• [Task requirements]
Repeat, word for word, every line from the line holding "Find the location" through the final line of the entries below. Skip all pictures.
[[ Material shown open ]]
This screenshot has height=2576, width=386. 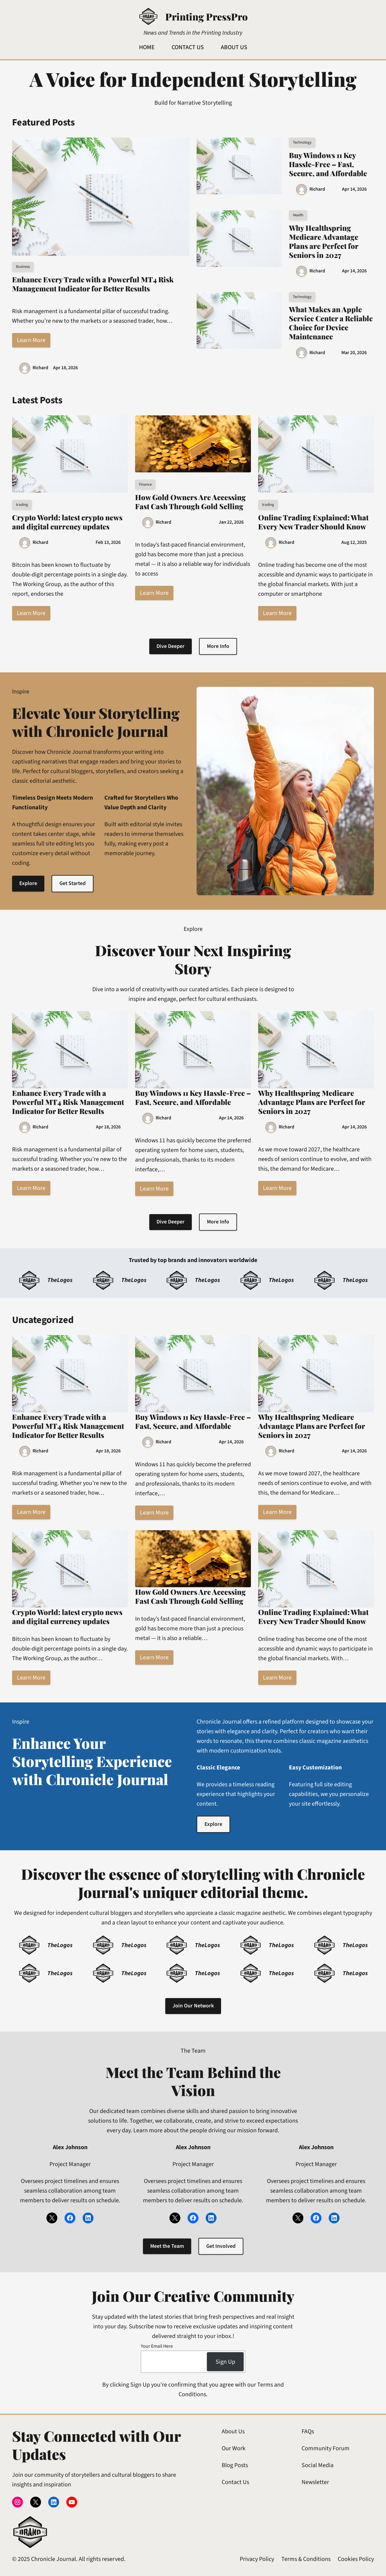 I want to click on Join Our Network, so click(x=193, y=2006).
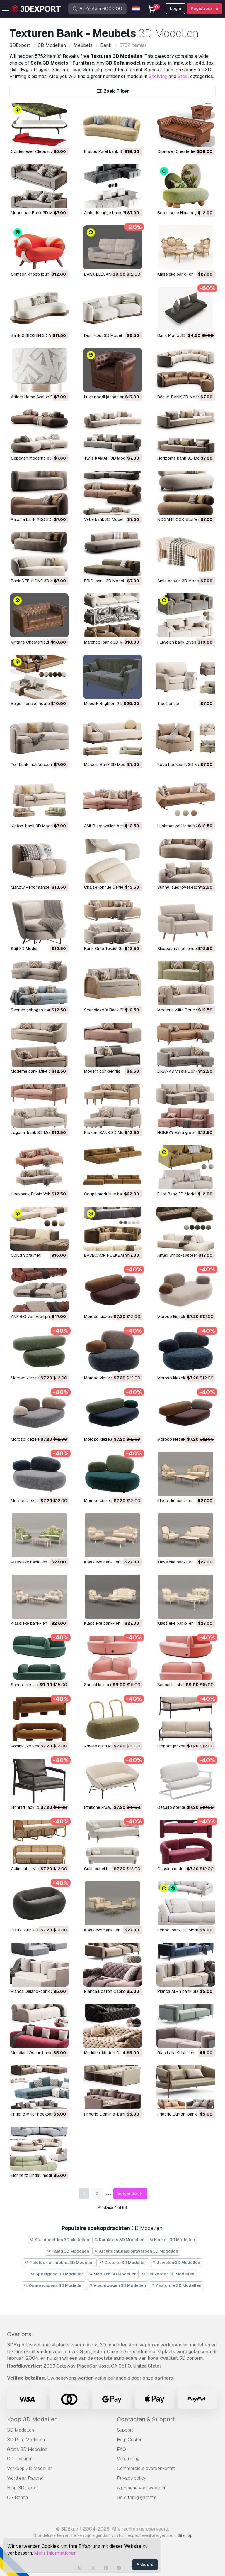 Image resolution: width=225 pixels, height=2576 pixels. Describe the element at coordinates (19, 2334) in the screenshot. I see `Over ons` at that location.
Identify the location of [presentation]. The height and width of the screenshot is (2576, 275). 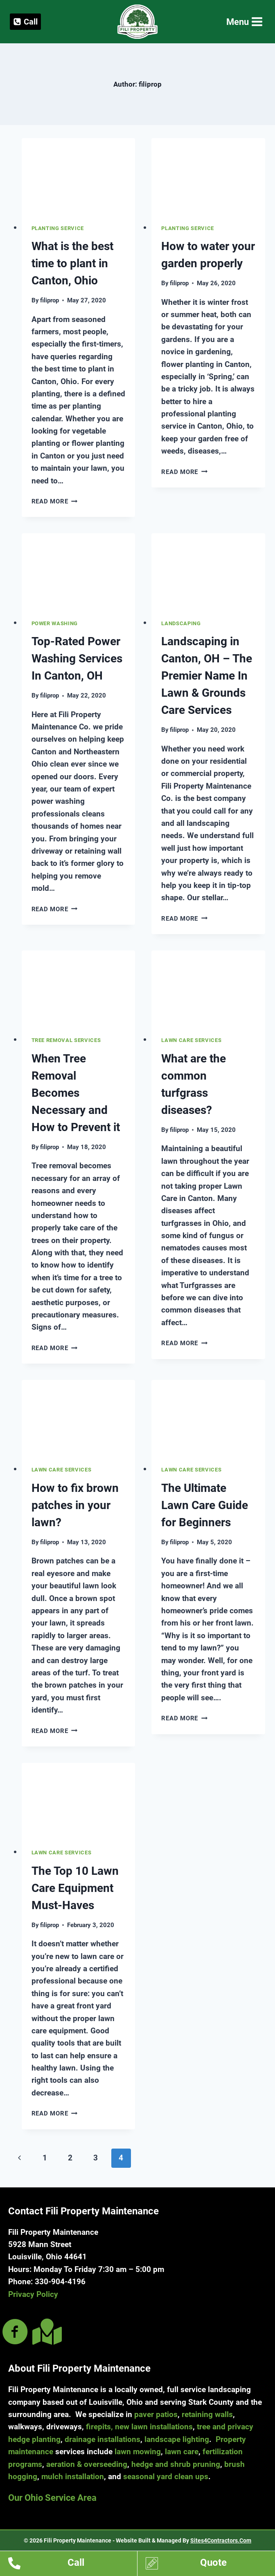
(78, 176).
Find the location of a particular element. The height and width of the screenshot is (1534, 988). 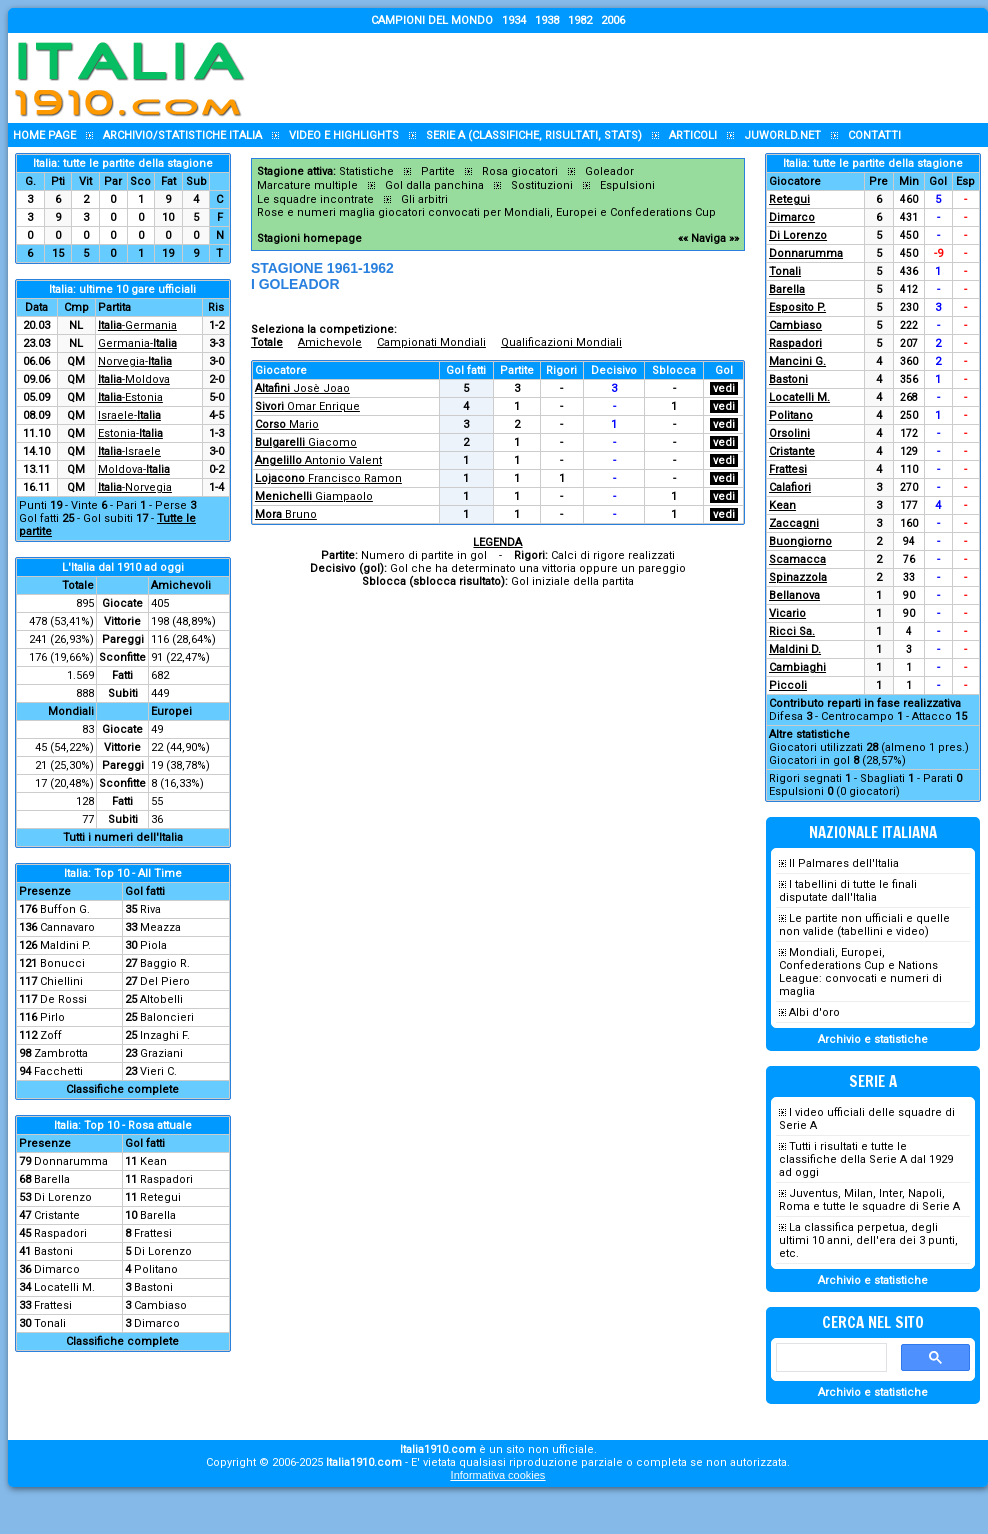

Israele- is located at coordinates (129, 415).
[[ Material shown closed ]]
• [Your response]
Find the location of a particular element. The height and width of the screenshot is (1534, 988). 

Israele- is located at coordinates (129, 415).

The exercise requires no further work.